At least 20 degrees warmer than it’s been this past week, with a bright setting sun, and the election results looming, it was the perfect time for a walk in the woods.
I stayed on the path knowing the ticks would be plentiful and was surprised by the sudden temperature changes.
I still don’t know what caused them.
Once over the bridge, I was confronted with a wall of icy cold air that lingered for a short while then dissolved like ice melting in warm water. At one point the heat was so damp and dense it made me think that the forest was having hot flashes, not unlike my own. The smell of warm leaves brought back a fall melancholy that always feels like it’s much older than I am. Then I’m back in the moment, the temperature unremarkable on my skin.

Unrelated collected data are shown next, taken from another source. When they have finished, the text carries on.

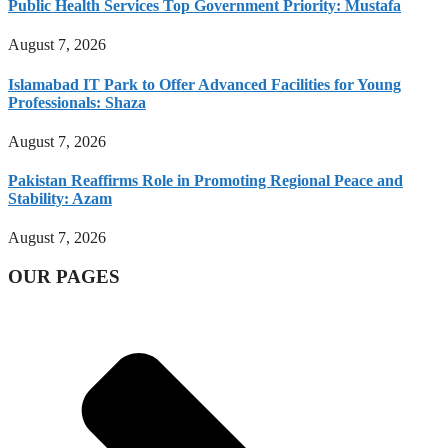
Public Health Services Top Government Priority: Mustafa
August 7, 2026
Islamabad IT Park to Offer Advanced Facilities for Young
Professionals: Shaza
August 7, 2026
Pakistan Reaffirms Role in Promoting Regional Peace and
Stability: Azam
August 7, 2026
OUR PAGES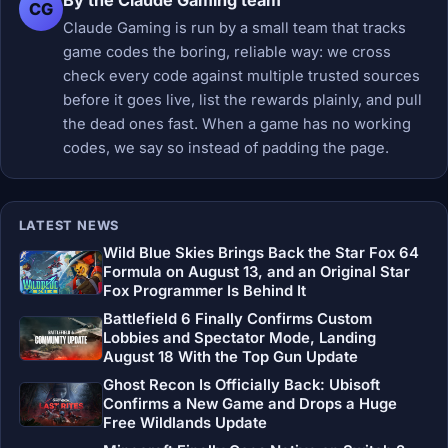
By the Claude Gaming team
CG
Claude Gaming is run by a small team that tracks
game codes the boring, reliable way: we cross
check every code against multiple trusted sources
before it goes live, list the rewards plainly, and pull
the dead ones fast. When a game has no working
codes, we say so instead of padding the page.
LATEST NEWS
Wild Blue Skies Brings Back the Star Fox 64
Formula on August 13, and an Original Star
Fox Programmer Is Behind It
Battlefield 6 Finally Confirms Custom
Lobbies and Spectator Mode, Landing
August 18 With the Top Gun Update
Ghost Recon Is Officially Back: Ubisoft
Confirms a New Game and Drops a Huge
Free Wildlands Update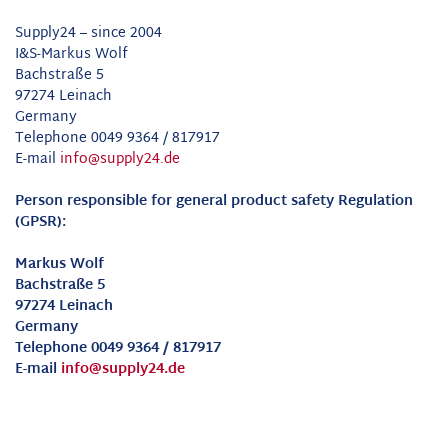
Supply24 – since 2004
I&S-Markus Wolf
Bachstraße 5
97274 Leinach
Germany
Telephone 0049 9364 / 817917
E-mail
info@supply24.de
Person responsible for general product safety Regulation
(GPSR):
Markus Wolf
Bachstraße 5
97274 Leinach
Germany
Telephone 0049 9364 / 817917
E-mail
info@supply24.de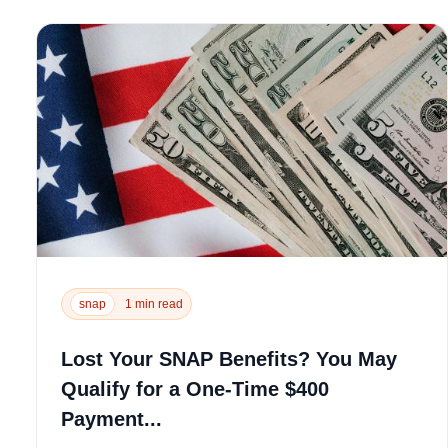
snap
1 min read
Lost Your SNAP Benefits? You May
Qualify for a One-Time $400
Payment...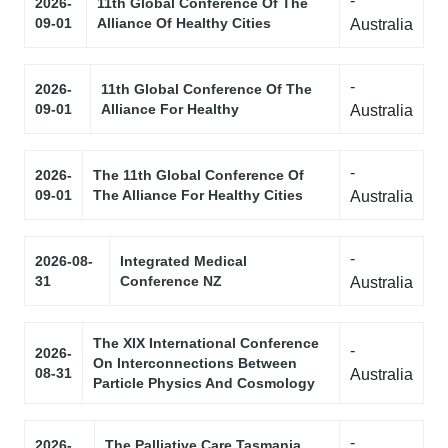
-
2026-
11th Global Conference Of The
09-01
Alliance Of Healthy Cities
Australia
-
2026-
11th Global Conference Of The
09-01
Alliance For Healthy
Australia
-
2026-
The 11th Global Conference Of
09-01
The Alliance For Healthy Cities
Australia
-
2026-08-
Integrated Medical
31
Conference NZ
Australia
The XIX International Conference
-
2026-
On Interconnections Between
08-31
Australia
Particle Physics And Cosmology
-
2026-
The Palliative Care Tasmania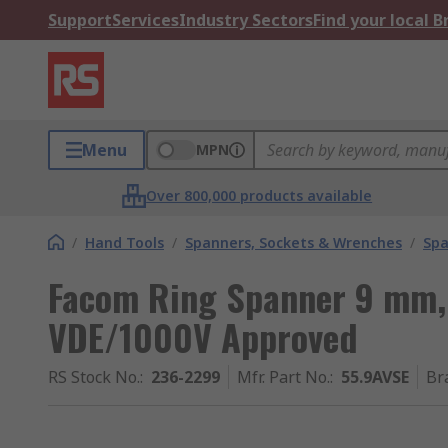
Support
Services
Industry Sectors
Find your local 
Menu
MPN
Over 800,000 products available
/
Hand Tools
/
Spanners, Sockets & Wrenches
/
Spa
Facom Ring Spanner 9 mm,
VDE/1000V Approved
RS Stock No.
:
236-2299
Mfr. Part No.
:
55.9AVSE
Br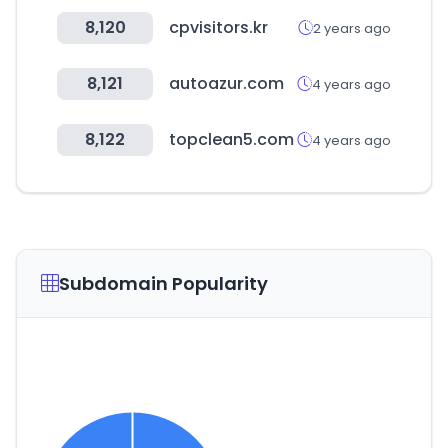
8,120
cpvisitors.kr
2 years ago
8,121
autoazur.com
4 years ago
8,122
topclean5.com
4 years ago
Subdomain Popularity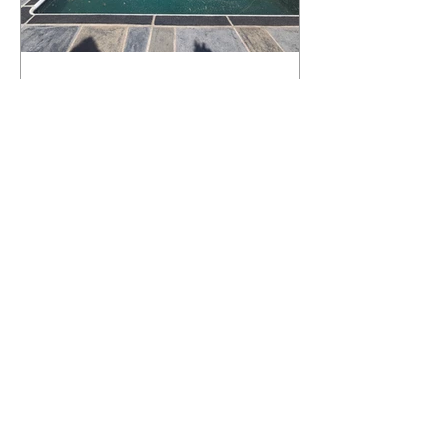
What Happens to a RenuKrete Deck
After Half a Decade? This NJ
Homeowner Has the Answer.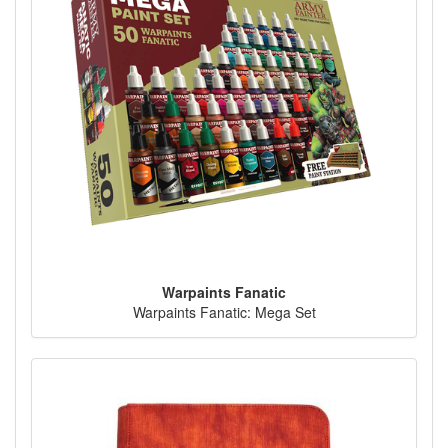
Warpaints Fanatic
Warpaints Fanatic: Mega Set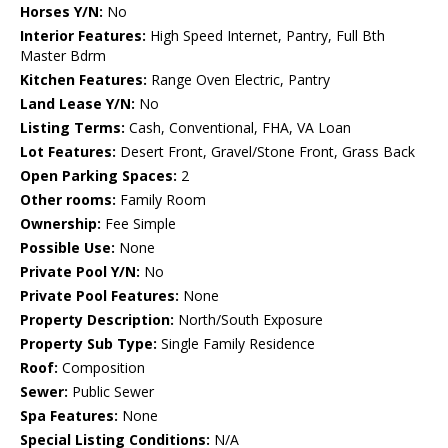
Horses Y/N:
No
Interior Features:
High Speed Internet, Pantry, Full Bth
Master Bdrm
Kitchen Features:
Range Oven Electric, Pantry
Land Lease Y/N:
No
Listing Terms:
Cash, Conventional, FHA, VA Loan
Lot Features:
Desert Front, Gravel/Stone Front, Grass Back
Open Parking Spaces:
2
Other rooms:
Family Room
Ownership:
Fee Simple
Possible Use:
None
Private Pool Y/N:
No
Private Pool Features:
None
Property Description:
North/South Exposure
Property Sub Type:
Single Family Residence
Roof:
Composition
Sewer:
Public Sewer
Spa Features:
None
Special Listing Conditions:
N/A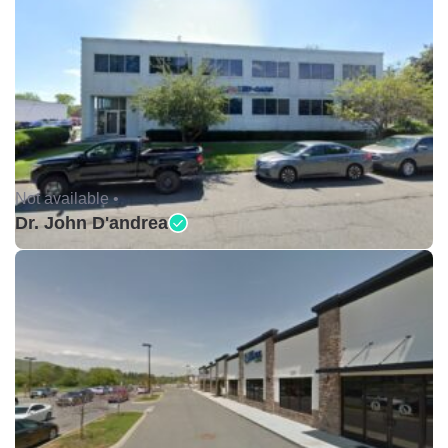
Not available •
Dr. John D'andrea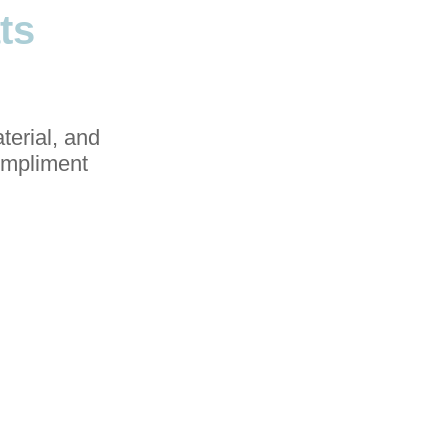
ts
terial, and
compliment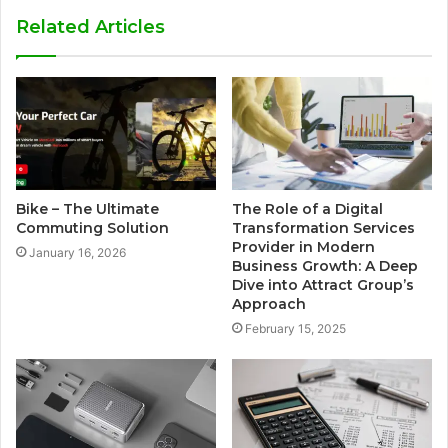
Related Articles
Bike – The Ultimate
The Role of a Digital
Commuting Solution
Transformation Services
Provider in Modern
January 16, 2026
Business Growth: A Deep
Dive into Attract Group’s
Approach
February 15, 2025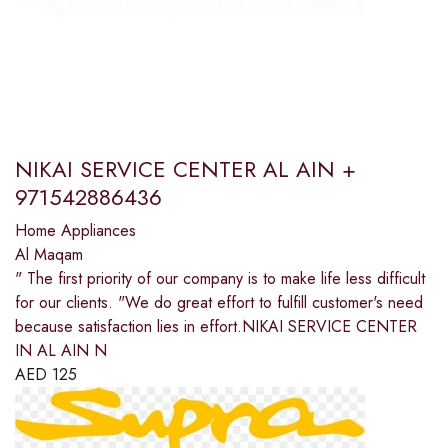
NIKAI SERVICE CENTER AL AIN +
971542886436
Home Appliances
Al Maqam
" The first priority of our company is to make life less difficult
for our clients. "We do great effort to fulfill customer's need
because satisfaction lies in effort.NIKAI SERVICE CENTER
IN AL AIN N
AED
125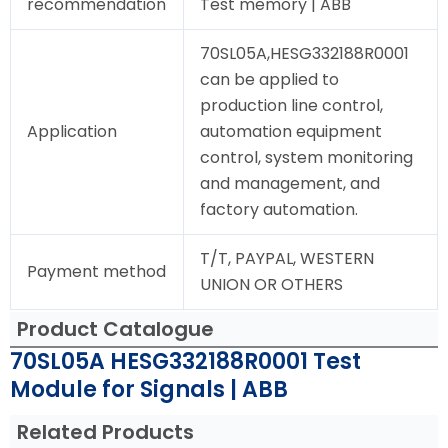
recommendation
Test memory | ABB
70SL05A,HESG332188R0001
can be applied to
production line control,
Application
automation equipment
control, system monitoring
and management, and
factory automation.
T/T, PAYPAL, WESTERN
Payment method
UNION OR OTHERS
Product Catalogue
70SL05A HESG332188R0001 Test
Module for Signals | ABB
Related Products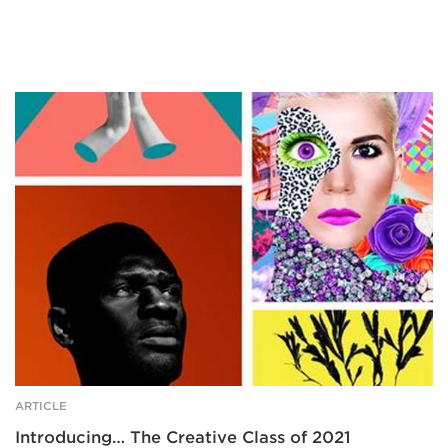
Four
brightly
coloured
examples
of
design/photography.
ARTICLE
Introducing… The Creative Class of 2021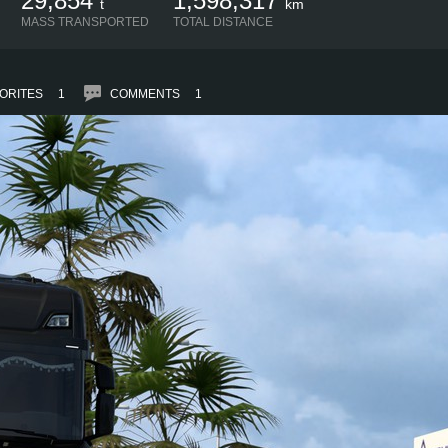
29,854
1,598,317
t
km
MASS TRANSPORTED
TOTAL DISTANCE
ORITES
1
COMMENTS
1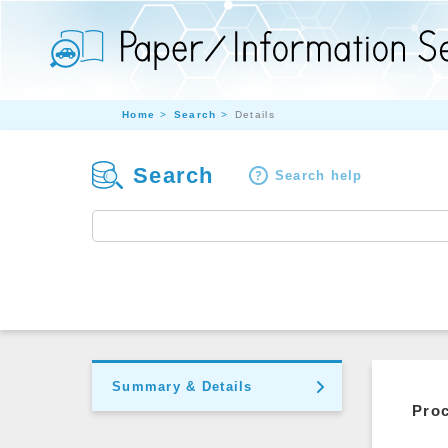
Home
Search
Details
Search
Search help
Summary & Details
Pro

Except for the pines and Quaking Aspens, the trees were bare, their leave below me instead of above.
Which is why I was surprised to hear a chorus of leaves accompanying the honking of migrating Canada Geese. I stopped and looked up.
An oak tree towered above me, its long young trunk, reaching slightly above the canopy. A pompom of rusty yellow and burnt orange leaves waved at me like a thousand hands.
I stood, my face tilted up, my spine lengthening to better wallow in the greeting. I see you, I thought, you marvelous tree alone with your leaves.
That’s when the setting sun turned his eye to the crown of the tree, making an outline of leaves glow yellow and warm.
I waited for the sun to move on and the wind to stop before continuing down the path.
I did not listen to the news today, knowing that the results of the election could be days in coming and that Jon would keep me updated. There’s nothing to do but worry about it now anyway.
So I’d rather do my work in peace and visit with the woods.